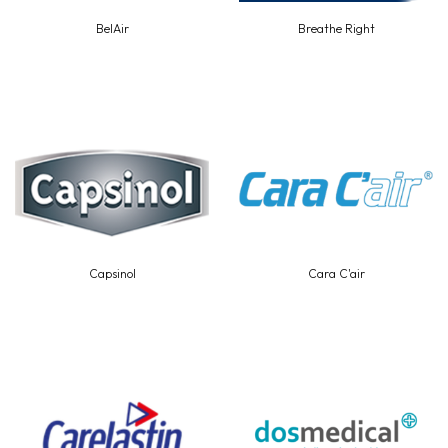
BelAir
Breathe Right
Capsinol
Cara C'air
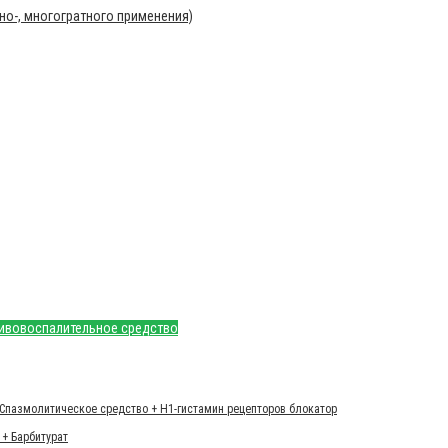
о-, многогратного применения)
тивовоспалительное средство
Спазмолитическое средство + H1-гистамин рецепторов блокатор
+ Барбитурат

*-*-*

**Task to carry out**
Retype the records above exactly, pictures omitted.

**Expected answer**
BelAir
Breathe Right
Capsinol
Cara C'air
о-, многогратного применения)
тивовоспалительное средство
Спазмолитическое средство + H1-гистамин рецепторов блокатор
+ Барбитурат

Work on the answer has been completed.